Whether you’re polling the opinion of your reader base, taking votes for an award or running a competition on your website, you probably have some concerns about your system being abused by the hate machine we call the internet. Someone may skew a poll to sway the public perception of popular opinion; Some prize pig may spam an online competition to hog all the prizes. If you’re running any form of online submission system, the measures to prevent abuse need to increase proportionally with the incentive to break them. Why do I say proportional? Because there’s a trade-off, and it’s a bit of a balancing act.
The trade-off is between the effectiveness of the security measure, the difficulty of implementation and the amount it inconveniences the user. You don’t want to waste all of your resources implementing an ineffective solution that does nothing but prevent legitimate users from participating (trust me, users are pretty lazy).
Here’s a rundown on all of the different methods you could use to reduce fraud.
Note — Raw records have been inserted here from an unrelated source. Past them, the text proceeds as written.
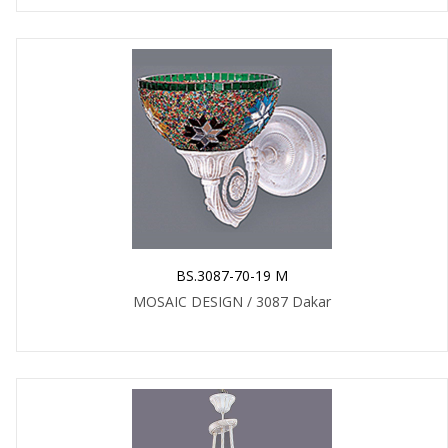
BS.3087-70-19 M
MOSAIC DESIGN / 3087 Dakar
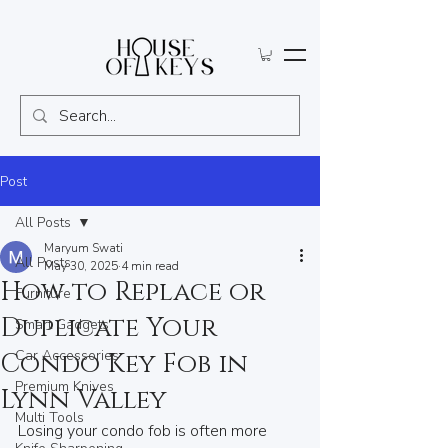
Post
All Posts
Maryum Swati
All Posts
May 30, 2025
4 min read
How to Replace or
Furniture
Duplicate Your
Smart Gadgets
Car Accessories
Condo Key Fob in
Premium Knives
Lynn Valley
Multi Tools
Losing your condo fob is often more 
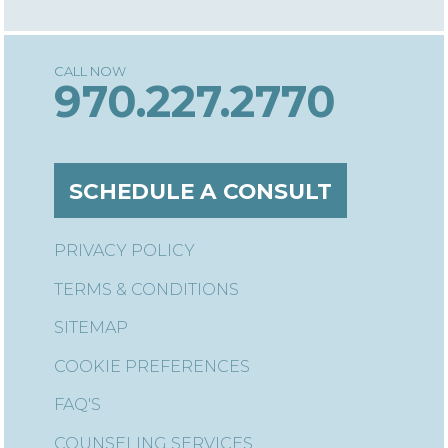
970.227.2770
SCHEDULE A CONSULT
PRIVACY POLICY
TERMS & CONDITIONS
SITEMAP
COOKIE PREFERENCES
FAQ'S
COUNSELING SERVICES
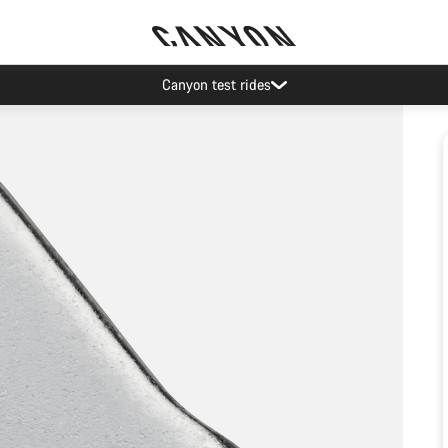
Canyon test rides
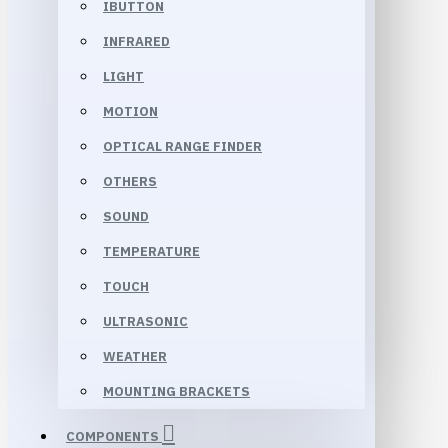
IBUTTON
INFRARED
LIGHT
MOTION
OPTICAL RANGE FINDER
OTHERS
SOUND
TEMPERATURE
TOUCH
ULTRASONIC
WEATHER
MOUNTING BRACKETS
COMPONENTS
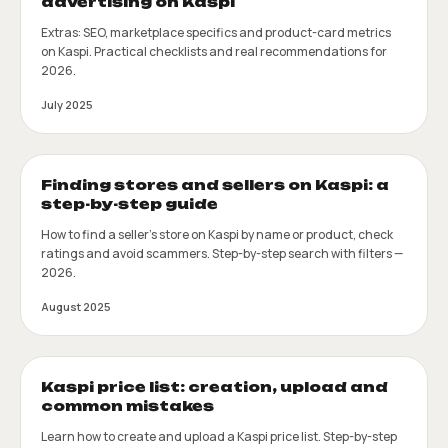
advertising on Kaspi
Extras: SEO, marketplace specifics and product-card metrics
on Kaspi. Practical checklists and real recommendations for
2026.
July 2025
Finding stores and sellers on Kaspi: a
step-by-step guide
How to find a seller's store on Kaspi by name or product, check
ratings and avoid scammers. Step-by-step search with filters —
2026.
August 2025
Kaspi price list: creation, upload and
common mistakes
Learn how to create and upload a Kaspi price list. Step-by-step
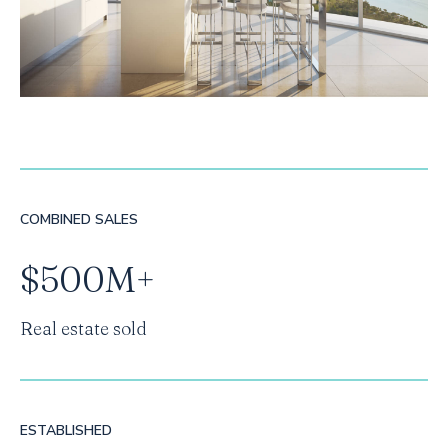
COMBINED SALES
$500M+
Real estate sold
ESTABLISHED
Use a Script to Hide the Submission Form
Effectiveness:
Implementation difficulty:
User Inconvenience:
I’ll be upfront and explain why this is a very bad idea: JavaScript runs at the client – a machine that you have literally zero control over, and must disclose the code to in plain text. Any client can analyse and modify the code. Using JavaScript to hide the poll submission form and replace it with the running poll results may work at a functional level, but it offers nearly nothing for security.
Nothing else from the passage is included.